Com a parte 3, terminamos essa série sobre argumentos sem sustentação lógica. Talvez eu volte a escrever sobre o assunto, mas por enquanto cobrimos grande parte das mais comuns e repetitivas nesse mundo da retórica furada. Vamos logo às escolhidas!

MEIO TERMO

É comum se dizer que a verdade costuma estar exatamente entre dois pontos de vista discordantes. Que o meio termo é a posição mais racional… Mas nem sempre é assim que a banda toca numa discussão. Procurar um meio termo a qualquer custo pode gerar uma falácia. Apesar de não ser tão virulenta quanto as outras que escolhi para esta série de colunas, seu reconhecimento é muito importante. E por um bom motivo: Normalmente são as pessoas mais bem equipadas para uma discussão que acabam caindo nessa armadilha lógica.

Gente histérica e/ou mal intencionada numa troca de ideias raramente vai pecar pelo excesso de cuidado com o equilíbrio do argumento, mas quem está tentando dirimir um confronto e defender a racionalidade fatalmente vai passar perigosamente perto da falácia meio termo. Na sanha de criar um “terceiro ponto de vista” para avançar a discussão, pode-se criar um monstro ilógico chato de derrubar.

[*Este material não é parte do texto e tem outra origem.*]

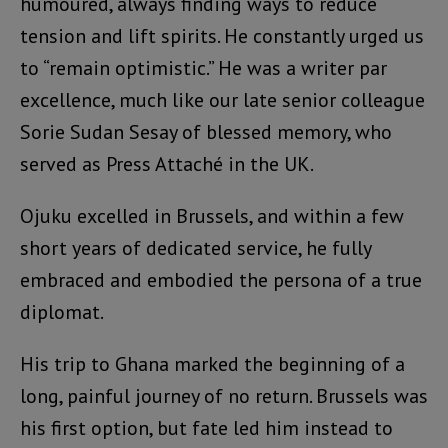
humoured, always finding ways to reduce
tension and lift spirits. He constantly urged us
to “remain optimistic.” He was a writer par
excellence, much like our late senior colleague
Sorie Sudan Sesay of blessed memory, who
served as Press Attaché in the UK.
Ojuku excelled in Brussels, and within a few
short years of dedicated service, he fully
embraced and embodied the persona of a true
diplomat.
His trip to Ghana marked the beginning of a
long, painful journey of no return. Brussels was
his first option, but fate led him instead to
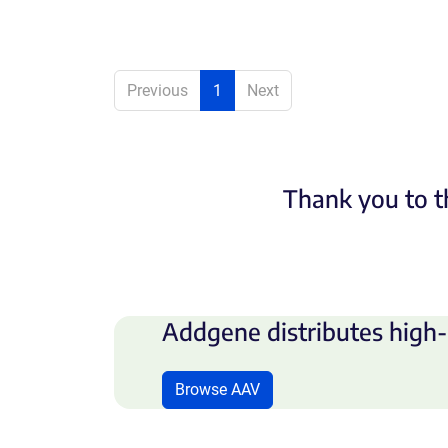
Previous
1
Next
Thank you to t
Addgene distributes high-
Browse AAV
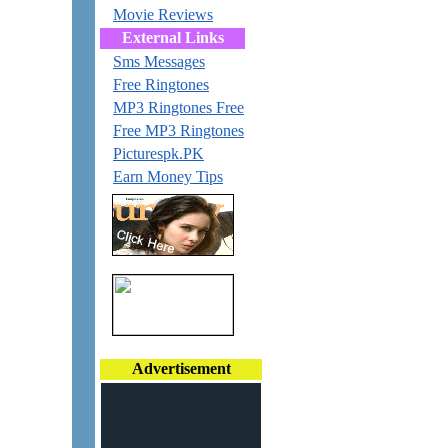
Movie Reviews
External Links
Sms Messages
Free Ringtones
MP3 Ringtones Free
Free MP3 Ringtones
Picturespk.PK
Earn Money Tips
Advertisement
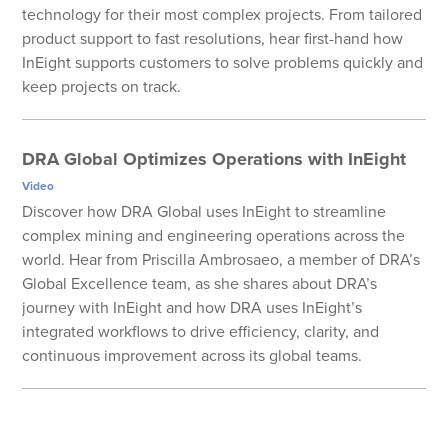
technology for their most complex projects. From tailored
product support to fast resolutions, hear first-hand how
InEight supports customers to solve problems quickly and
keep projects on track.
DRA Global Optimizes Operations with InEight
Video
Discover how DRA Global uses InEight to streamline
complex mining and engineering operations across the
world. Hear from Priscilla Ambrosaeo, a member of DRA’s
Global Excellence team, as she shares about DRA’s
journey with InEight and how DRA uses InEight’s
integrated workflows to drive efficiency, clarity, and
continuous improvement across its global teams.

Exemplo: “Somir defende o envio imediato de todas as pessoas que se dizem paranormais para campos de concentração. Zé Ruela rebate dizendo que isso seria um crime contra os direitos humanos, e que muita gente se diz paranormal o faz com boas intenções e não faz mal a ninguém. Zé Bovino, percebendo o impasse, sugere que apenas os ditos paranormais que exploram financeiramente pessoas desesperadas sejam enviados para campos de trabalho forçado…”

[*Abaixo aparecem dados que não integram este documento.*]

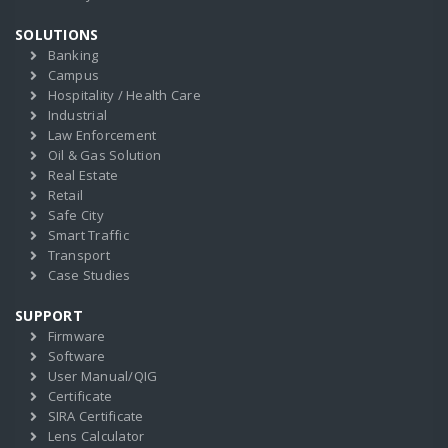
SOLUTIONS
Banking
Campus
Hospitality / Health Care
Industrial
Law Enforcement
Oil & Gas Solution
Real Estate
Retail
Safe City
Smart Traffic
Transport
Case Studies
SUPPORT
Firmware
Software
User Manual/QIG
Certificate
SIRA Certificate
Lens Calculator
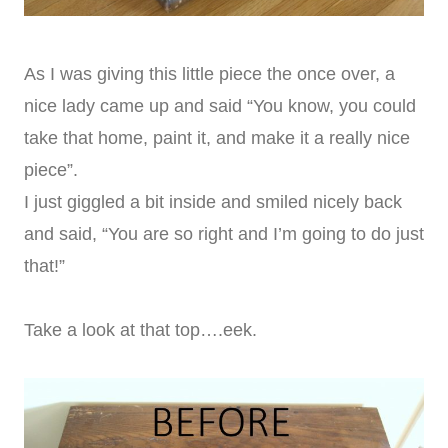
As I was giving this little piece the once over, a
nice lady came up and said “You know, you could
take that home, paint it, and make it a really nice
piece”.
I just giggled a bit inside and smiled nicely back
and said, “You are so right and I’m going to do just
that!”
Take a look at that top….eek.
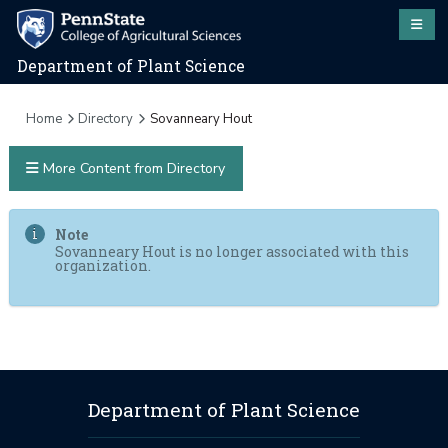
Department of Plant Science
Home
Directory
Sovanneary Hout
More Content from Directory
Note
Sovanneary Hout is no longer associated with this
organization.
Department of Plant Science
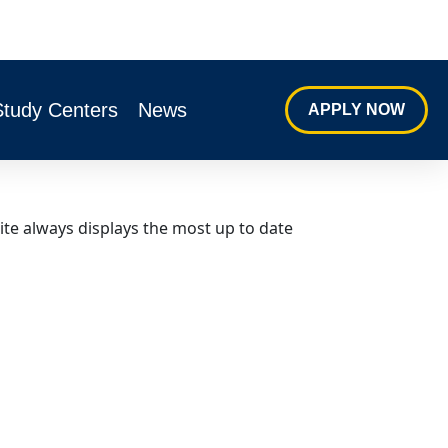
Study Centers
News
APPLY NOW
ite always displays the most up to date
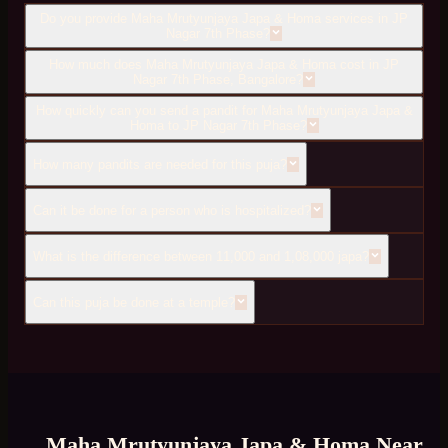
Do you provide Maha Mrutyunjaya Japa & Homa services in JP
Nagar 7th Phase?
How much does Maha Mrutyunjaya Japa & Homa cost in JP
Nagar 7th Phase, Bangalore?
How quickly can you send a pandit for Maha Mrutyunjaya Japa &
Homa to JP Nagar 7th Phase?
How many pandits are needed for this puja?
Can it be done for a person who is hospitalized?
What is the difference between 11,000 and 1,08,000 japa?
Can this puja be done at a temple?
Maha Mrutyunjaya Japa & Homa
Near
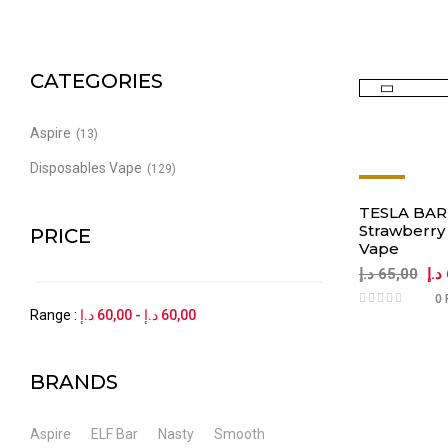
CATEGORIES
Aspire
(13)
Disposables Vape
(129)
-8%
TESLA BAR 
Strawberry
PRICE
Vape
د.إ
65,00
د.إ
0 
Range :
د.إ
60,00
-
د.إ
60,00
BRANDS
Aspire
ELF Bar
Nasty
Smooth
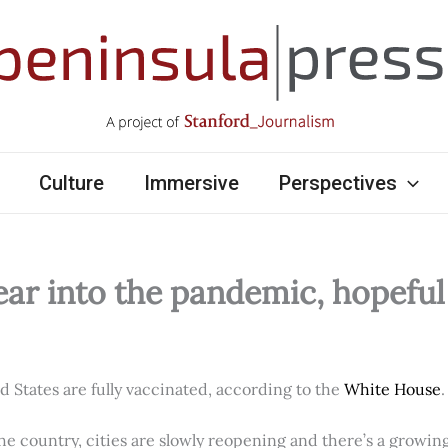
Culture
Immersive
Perspectives
ear into the pandemic, hopefu
ed States are fully vaccinated, according to the
White House
.
e country, cities are slowly reopening and there’s a growi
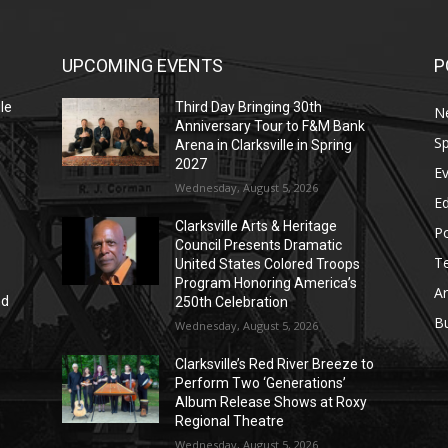
UPCOMING EVENTS
P
le
Third Day Bringing 30th
N
Anniversary Tour to F&M Bank
Sp
Arena in Clarksville in Spring
2027
E
Wednesday, August 5, 2026
E
Clarksville Arts & Heritage
Po
Council Presents Dramatic
T
United States Colored Troops
Program Honoring America’s
Ar
nd
250th Celebration
r
B
Wednesday, August 5, 2026
Clarksville’s Red River Breeze to
Perform Two ‘Generations’
Album Release Shows at Roxy
Regional Theatre
Wednesday, August 5, 2026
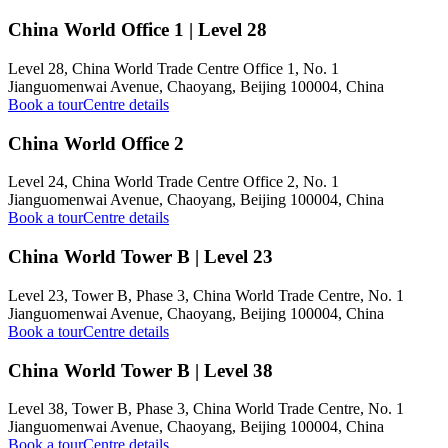
China World Office 1 | Level 28
Level 28, China World Trade Centre Office 1, No. 1
Jianguomenwai Avenue, Chaoyang, Beijing 100004, China
Book a tour
Centre details
China World Office 2
Level 24, China World Trade Centre Office 2, No. 1
Jianguomenwai Avenue, Chaoyang, Beijing 100004, China
Book a tour
Centre details
China World Tower B | Level 23
Level 23, Tower B, Phase 3, China World Trade Centre, No. 1
Jianguomenwai Avenue, Chaoyang, Beijing 100004, China
Book a tour
Centre details
China World Tower B | Level 38
Level 38, Tower B, Phase 3, China World Trade Centre, No. 1
Jianguomenwai Avenue, Chaoyang, Beijing 100004, China
Book a tour
Centre details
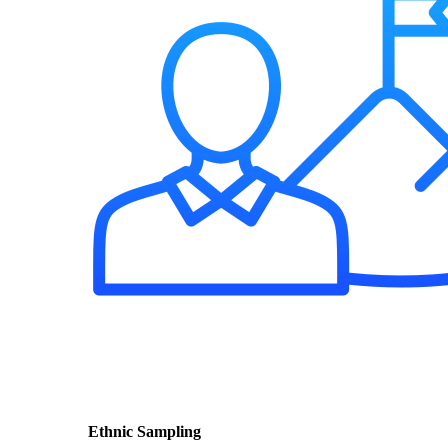
Ethnic Sampling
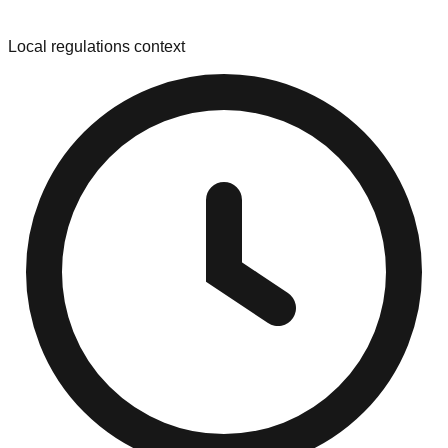
Local regulations context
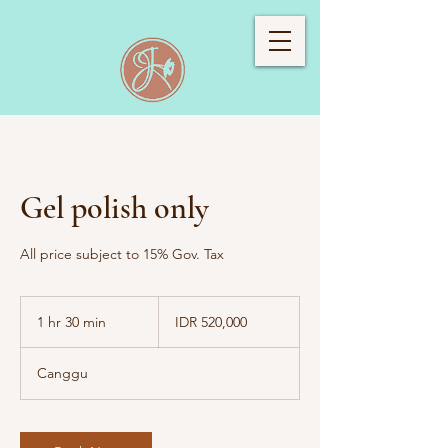
Gel polish only
All price subject to 15% Gov. Tax
520,000
Indonesian
1 hr 30 min
1
IDR 520,000
rupiahs
h
3
Canggu
0
m
i
n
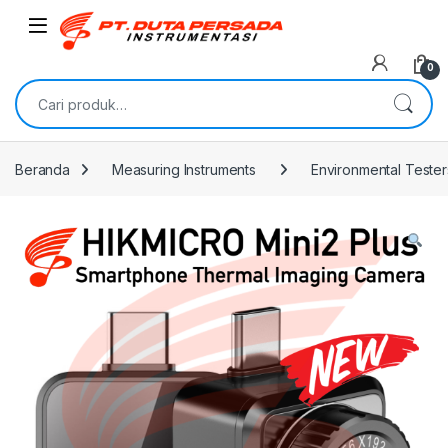
Skip to navigation
Skip to content
0
Pencarian untuk:
Beranda
Measuring Instruments
Environmental Tester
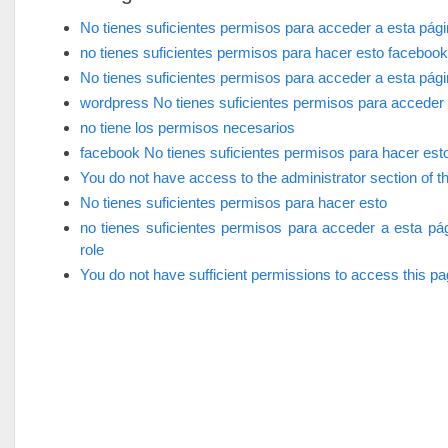
No tienes suficientes permisos para acceder a esta pág
no tienes suficientes permisos para hacer esto facebook
No tienes suficientes permisos para acceder a esta pág
wordpress No tienes suficientes permisos para acceder 
no tiene los permisos necesarios
facebook No tienes suficientes permisos para hacer est
You do not have access to the administrator section of th
No tienes suficientes permisos para hacer esto
no tienes suficientes permisos para acceder a esta pá
role
You do not have sufficient permissions to access this p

Independentemente da sua posição sobre campos de concentração, há de se convir que tem um pouco para os dois lados no argumento de Zé Bovino. Mas é um meio termo? Mesmo se Zé Ruela aceitar a ideia, ainda seria uma violação dos direitos humanos. Mesmo se Somir aceitar, ainda sim não puniria o misticismo em geral… Estelionato já é crime. Os dois pontos originais não fazem mais parte do argumento.

Se ainda sim ficou confuso (essa é complicada mesmo), pense numa mulher se dizendo “ligeiramente grávida”. Gravidez não é um conceito parcial, ou a mulher está, ou não está.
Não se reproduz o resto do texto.